Aim of the task
Retype the data exactly, skipping any picture in it.

::::::::

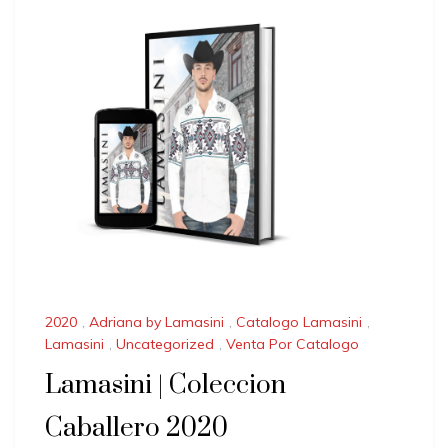
2020
,
Adriana by Lamasini
,
Catalogo Lamasini
,
Lamasini
,
Uncategorized
,
Venta Por Catalogo
Lamasini | Coleccion
Caballero 2020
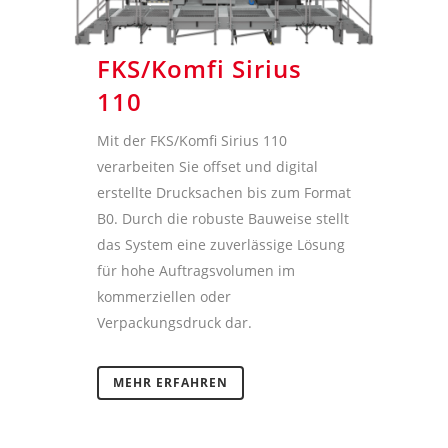
FKS/Komfi Sirius
110
Mit der FKS/Komfi Sirius 110
verarbeiten Sie offset und digital
erstellte Drucksachen bis zum Format
B0. Durch die robuste Bauweise stellt
das System eine zuverlässige Lösung
für hohe Auftragsvolumen im
kommerziellen oder
Verpackungsdruck dar.
MEHR ERFAHREN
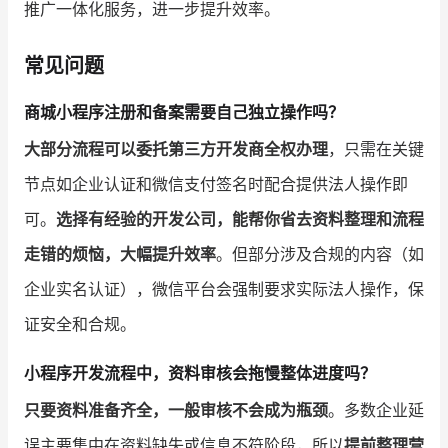
推广一体化服务，进一步提升效率。
常见问题
商城小程序注册和备案需要自己独立操作吗？
大部分流程可以委托第三方开发商全权办理
，只需在关键
节点如企业认证和微信支付签名时配合提供法人操作即
可。
选择有经验的开发公司，能帮你省去资料整理和流程
走错的烦恼，大幅提升效率
。但部分涉及合规的内容（如
企业实名认证），微信平台会强制要求实际法人操作，保
证安全和合规。
小程序开发流程中，资料审核会拖慢整体进度吗？
只要资料准备齐全，一般审核不会成为瓶颈
。多数企业延
误主要集中在资料缺失或信息不符阶段，所以
提前整理营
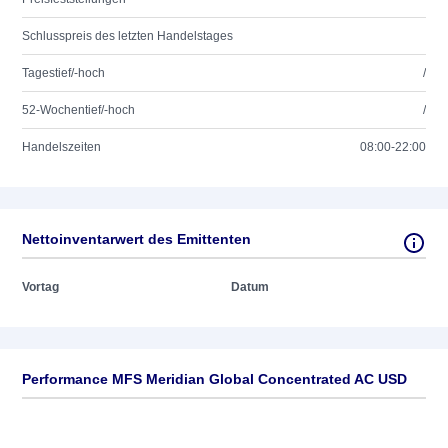
Schlusspreis des letzten Handelstages
Tagestief/-hoch
/
52-Wochentief/-hoch
/
Handelszeiten
08:00-22:00
Nettoinventarwert des Emittenten
Vortag
Datum
Performance MFS Meridian Global Concentrated AC USD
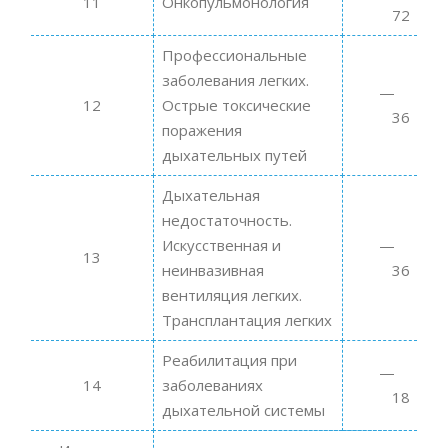
11
Онкопульмонология
72
Профессиональные
заболевания легких.
12
Острые токсические
36
поражения
дыхательных путей
Дыхательная
недостаточность.
Искусственная и
13
неинвазивная
36
вентиляция легких.
Трансплантация легких
Реабилитация при
14
заболеваниях
18
дыхательной системы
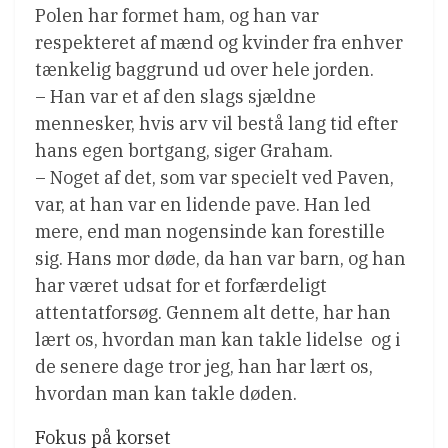
Polen har formet ham, og han var
respekteret af mænd og kvinder fra enhver
tænkelig baggrund ud over hele jorden.
– Han var et af den slags sjældne
mennesker, hvis arv vil bestå lang tid efter
hans egen bortgang, siger Graham.
– Noget af det, som var specielt ved Paven,
var, at han var en lidende pave. Han led
mere, end man nogensinde kan forestille
sig. Hans mor døde, da han var barn, og han
har været udsat for et forfærdeligt
attentatforsøg. Gennem alt dette, har han
lært os, hvordan man kan takle lidelse  og i
de senere dage tror jeg, han har lært os,
hvordan man kan takle døden.
Fokus på korset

::::::::

Output of the exercise
2020
,
Adriana by Lamasini
,
Catalogo Lamasini
,
Lamasini
,
Uncategorized
,
Venta Por Catalogo
Lamasini | Coleccion
Caballero 2020
FKS/Komfi Sirius
110
Mit der FKS/Komfi Sirius 110
verarbeiten Sie offset und digital
erstellte Drucksachen bis zum Format
B0. Durch die robuste Bauweise stellt
das System eine zuverlässige Lösung
für hohe Auftragsvolumen im
kommerziellen oder
Verpackungsdruck dar.
MEHR ERFAHREN
推广一体化服务，进一步提升效率。
常见问题
商城小程序注册和备案需要自己独立操作吗？
大部分流程可以委托第三方开发商全权办理
，只需在关键
节点如企业认证和微信支付签名时配合提供法人操作即
可。
选择有经验的开发公司，能帮你省去资料整理和流程
走错的烦恼，大幅提升效率
。但部分涉及合规的内容（如
企业实名认证），微信平台会强制要求实际法人操作，保
证安全和合规。
小程序开发流程中，资料审核会拖慢整体进度吗？
只要资料准备齐全，一般审核不会成为瓶颈
。多数企业延
误主要集中在资料缺失或信息不符阶段，所以
提前整理营
Schlusspreis des letzten Handelstages
Tagestief/-hoch
/
52-Wochentief/-hoch
/
Handelszeiten
08:00-22:00
Nettoinventarwert des Emittenten
Vortag
Datum
Performance MFS Meridian Global Concentrated AC USD
11
Онкопульмонология
72
Профессиональные
заболевания легких.
12
Острые токсические
36
поражения
дыхательных путей
Дыхательная
недостаточность.
Искусственная и
13
неинвазивная
36
вентиляция легких.
Трансплантация легких
Реабилитация при
14
заболеваниях
18
дыхательной системы
Polen har formet ham, og han var
respekteret af mænd og kvinder fra enhver
tænkelig baggrund ud over hele jorden.
– Han var et af den slags sjældne
mennesker, hvis arv vil bestå lang tid efter
hans egen bortgang, siger Graham.
– Noget af det, som var specielt ved Paven,
var, at han var en lidende pave. Han led
mere, end man nogensinde kan forestille
sig. Hans mor døde, da han var barn, og han
har været udsat for et forfærdeligt
attentatforsøg. Gennem alt dette, har han
lært os, hvordan man kan takle lidelse  og i
de senere dage tror jeg, han har lært os,
hvordan man kan takle døden.
Fokus på korset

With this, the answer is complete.